We're still researching options and possibilities, but wanted to chime in with the extended requirements list that we collected, from our own use cases, and what seemed to be things that many others ask for too, in the hope it might help tool makers to not miss any important requirements (in no particular order):
Atomic writes (don't write half-baked data, at least not when using file existence as flag for completion of task)
Integration with HPC resource managers such as SLURM, PBS etc. (Possibly via DRMAAv2)
Stage temporary files to local disk (or separate folder in general)
Streaming / Batch mode chosen with configurable switch
Don't start too many (OS level) processes (eg. max 1024 on UPPMAX)
Workflow / dependency graph definition separate from processes / task definitions.
Support an explorative usage pattern, by the use of "per request" jobs, that run a specified set of in-data through a specified part of the workflow, up to a specified point in the workflow graph, where it is persisted.
Specify data dependencies (not just task dependencies, as there can be more than one input/output to tasks!)
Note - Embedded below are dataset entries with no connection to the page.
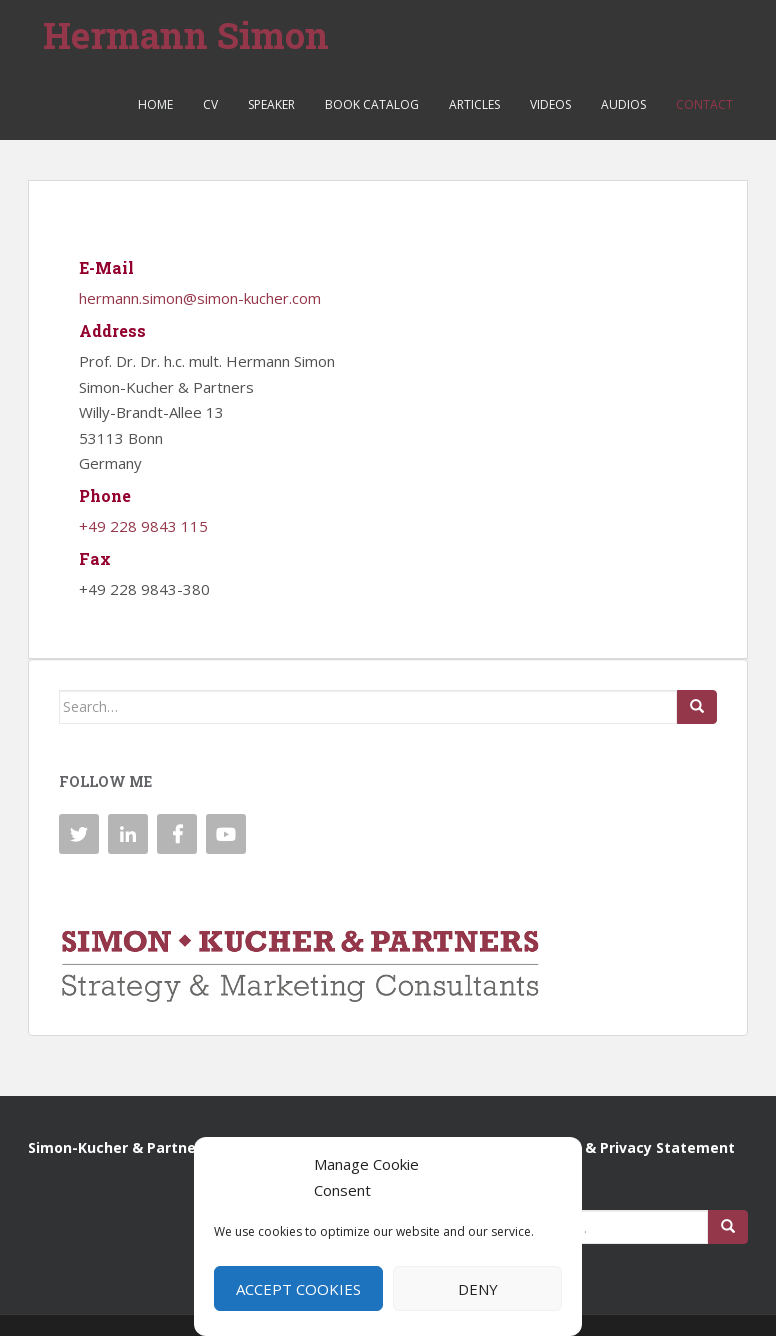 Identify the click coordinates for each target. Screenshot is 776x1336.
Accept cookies (298, 1289)
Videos (550, 104)
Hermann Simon (186, 35)
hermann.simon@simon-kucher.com (200, 298)
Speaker (271, 104)
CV (210, 104)
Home (155, 104)
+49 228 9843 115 (143, 526)
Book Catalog (372, 104)
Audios (623, 104)
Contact (704, 104)
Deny (478, 1289)
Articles (474, 104) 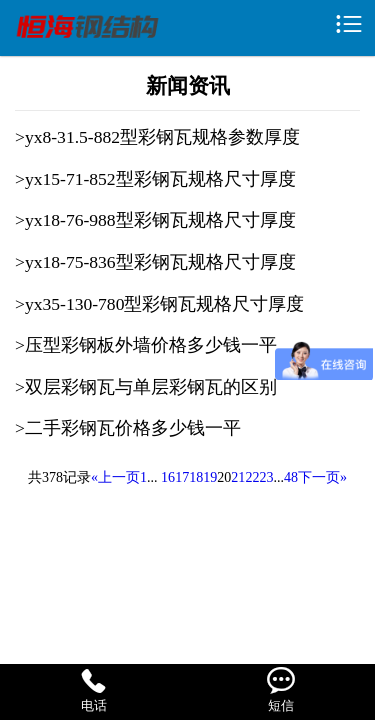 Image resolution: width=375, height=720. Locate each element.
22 (252, 477)
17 (182, 477)
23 (266, 477)
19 (210, 477)
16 (168, 477)
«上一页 (115, 477)
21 (238, 477)
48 (291, 477)
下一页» (322, 477)
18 (196, 477) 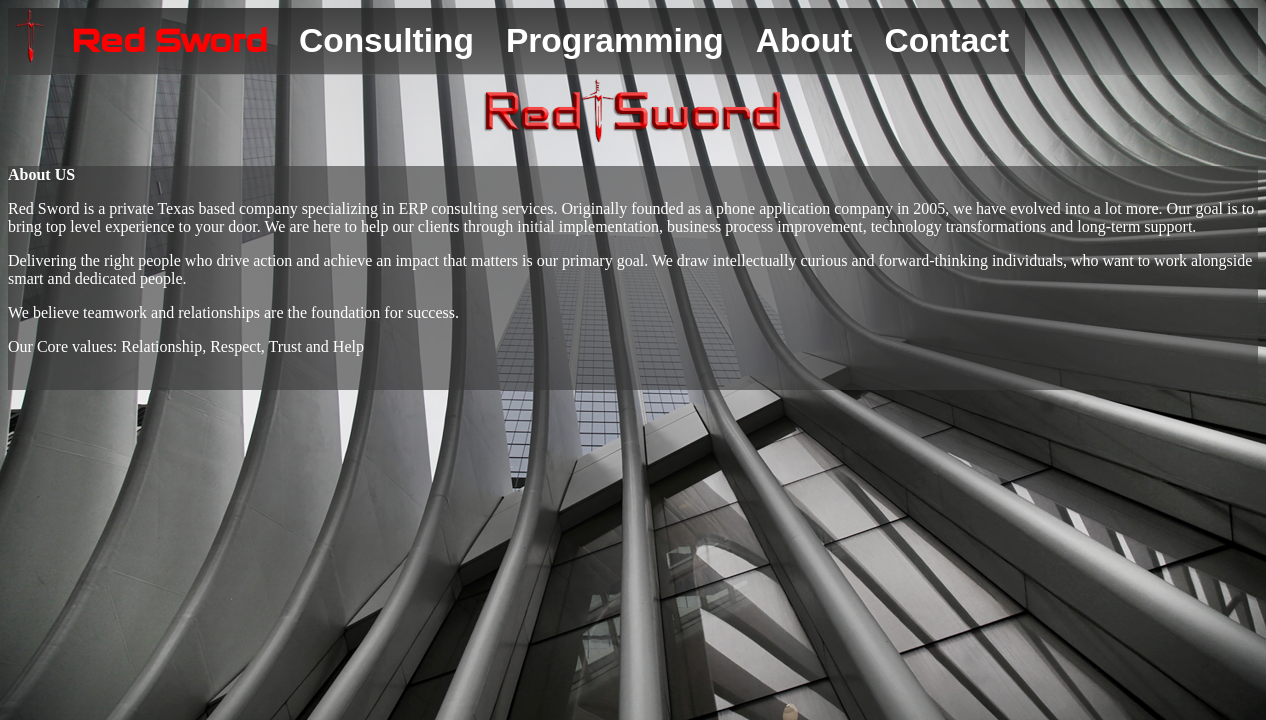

Be able to restart from existing persisted output from previous task
Be able to run on multiple nodes, with common task scheduler keeping track of dependencies (so no two processes run the same task)
Strategy for file naming (dependent upon task ids, and what makes each separate run unique such as parameters and run ids)
Support workflow execution and triggering based on availability of data
Should support automatic reporting of parameters, runtimes and tool and data versions.
Idempotency: Don't overwrite existing data, and running it twice should not be different than running it once.
Bonus points (would make a serious killer system):
Optimally support a flexible query language, that translates on demand into a dynamically generated data flow network.
Would be nice with a "self-learning" rule engine for deciding the job running time when scheduling, that could, based upon past running times, give an estimate based upon the file size of the current file. [Idea by Ino de Bruijn]
Sort of - Graphical representation of pipeline (text based on command line)
Sort of - Well maintained and support from a community (supported by me)
No (not yet anyway) - Allow jobs to be restarted from where they left off
Cluster Flow best suits small groups / low throughput usage where flexibility is key. It has a shallow learning curve so is good for the less technically minded amongst us :) The core code is written in Perl, but the modules can be any language.
Another option is Cosmos, which has all of the features you mentioned. It is very stable and various groups have used it to process many thousands of genomes. The author works at a large clinical sequencing laboratory.
Written in python which is easy to learn, powerful, and popular. A researcher or programmer with limited experience can begin writing Cosmos workflows right away.
Powerful syntax for the creation of complex and highly parallelized workflows.
Reusable recipes and definitions of tools and sub workflows allows for DRY code.
Keeps track of workflows, job information, and resource utilization and provenance in an SQL database.
The ability to visualize all jobs and job dependencies as a convenient image.
Monitor and debug running workflows, and a history of all workflows via a web dashboard.
Not all bioinformatics-related, but a nice list:
Developers here might consider adding their wares to the list.
Another python library ready for use in a production environment is Cosmos. Disclosure, I'm the author.